Betriebliche Gesundheitsför... / 4 Leistung im überwiegenden betrieblichen Interesse

Leistungen zur Gesundheitsförderung der Arbeitnehmer sind oftmals im überwiegend betrieblichen Interesse des Arbeitgebers. Solche Leistungen sind kein Arbeitslohn und unterliegen nicht dem Lohnsteuerabzug.

Maßnahmen zur Vermeidung berufsspezifischer Erkrankungen können im ganz überwiegenden eigenbetrieblichen Interesse des Arbeitgebers liegen und sind deshalb nicht als Arbeitslohn einzustufen. Voraussetzung in diesen Fällen ist jedoch, dass die Notwendigkeit der Maßnahmen zur Verhinderung krankheitsbedingter Arbeitsausfälle durch Auskünfte des medizinischen Dienstes einer Krankenkasse bzw. Berufsgenossenschaft oder durch ein Sachverständigengutachten bestätigt wird.[1] Ebenso können vom Arbeitgeber veranlasste unentgeltliche Vorsorgeuntersuchungen im ganz überwiegend eigenbetrieblichen Interesse liegen.[2]

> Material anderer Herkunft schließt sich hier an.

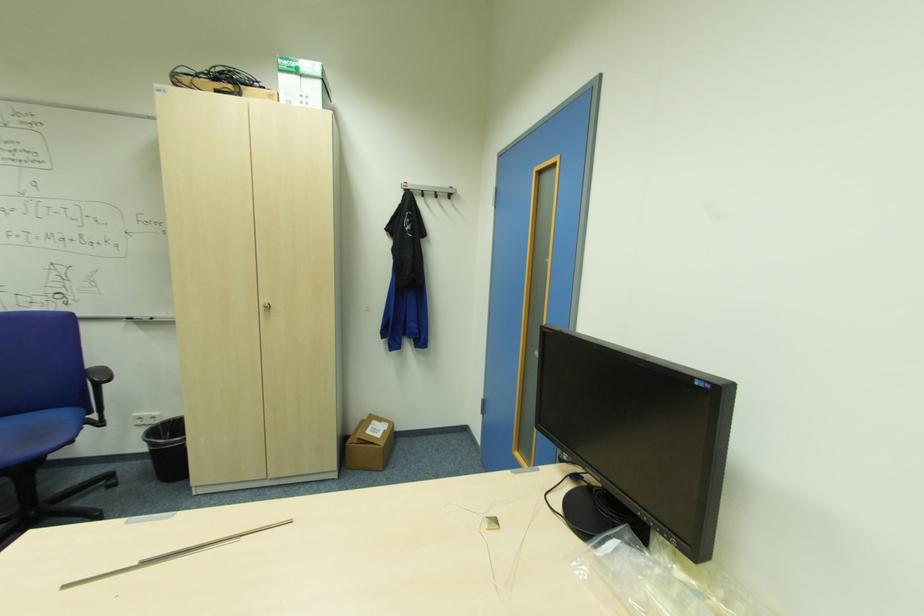 The location [301,83] corresponds to which object?

This point indicates the white and green box. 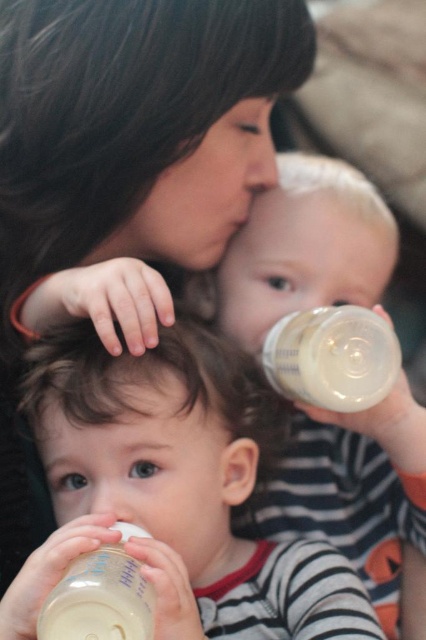 Is translucent plastic bottle at center below transparent plastic bottle at upper center?

Yes, translucent plastic bottle at center is below transparent plastic bottle at upper center.

Does translucent plastic bottle at center have a greater height compared to transparent plastic bottle at upper center?

Yes, translucent plastic bottle at center is taller than transparent plastic bottle at upper center.

Locate an element on the screen. The width and height of the screenshot is (426, 640). translucent plastic bottle at center is located at coordinates (301, 250).

Is white glossy bottle at center to the right of transparent plastic bottle at upper center from the viewer's perspective?

No, white glossy bottle at center is not to the right of transparent plastic bottle at upper center.

Is white glossy bottle at center smaller than transparent plastic bottle at upper center?

No.

Between point (60, 426) and point (322, 390), which one is positioned behind?

The point (60, 426) is more distant.

Find the location of a particular element. The width and height of the screenshot is (426, 640). white glossy bottle at center is located at coordinates (184, 483).

Who is positioned more to the left, transparent plastic bottle at upper center or white opaque bottle at lower left?

white opaque bottle at lower left is more to the left.

Between transparent plastic bottle at upper center and white opaque bottle at lower left, which one is positioned higher?

transparent plastic bottle at upper center

Find the location of `transparent plastic bottle at upper center`. transparent plastic bottle at upper center is located at coordinates (333, 356).

Locate an element on the screen. The width and height of the screenshot is (426, 640). transparent plastic bottle at upper center is located at coordinates (333, 356).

Nicht als Arbeitslohn anzusehen sind auch die vom Arbeitgeber aufgrund gesetzlicher Verpflichtung übernommenen Kosten für eine spezielle Sehhilfe für Bildschirmarbeitsplätze.[3]

Leistungen zur allgemeinen Verbesserung der Arbeitsbedingungen, z. B. die Bereitstellung von Aufenthalts- und Erholungsräumen sowie von betriebseigenen Dusch- und Badeanlagen stellen ebenso keinen Arbeitslohn dar.[4]

Überwiegendes Arbeitgeberinteresse vs. Bereicherung des Arbeitnehmers

Die Abgrenzung von überwiegendem Arbeitgeberinteresse einerseits und Bereicherung des Arbeitnehmers andererseits ist jedoch schwierig. Wegen der Steuerbefreiung erübrigt sie sich lohnsteuerlich bei Beträgen bis 600 EUR. Übersteigen die Zuwendungen dagegen den Freibetrag von 600 EUR, ist eine Abgrenzung erforderlich. Als Maßnahmen im überwiegenden betrieblichen Interesse sind u. a. Rückentrainingsprogramme für Arbeitnehmer an Bildschirmarbeitsplätzen denkbar.

 
Hinweis

Seminarkosten für "Sensibilisierungswoche" sind Arbeitslohn

Die Teilnahme von Mitarbeitern an sog. Sensibilisierungswochen des Arbeitgebers ist als Zuwendung mit Entlohnungscharakter und damit als Arbeitslohn zu qualifizieren.[5] Die angebotene Sensibilisierungswoche umfasste u. a. Kurse zu gesunder Ernährung und Bewegung, Körperwahrnehmung, Stressbewältigung, Herz-Kreislauf-Training, Achtsamkeit, Eigenverantwortung und Nachhaltigkeit. Es handelte sich um Seminare zur Vermittlung von Erkenntnissen über einen gesunden Lebensstil, die keinen Bezug zu berufsspezifisch bedingten gesundheitlichen Beeinträchtigungen haben. Im Urteilsfall verblieb nach Anwendung der Steuerbefreiung ein steuerpflichtiger Lohnanteil.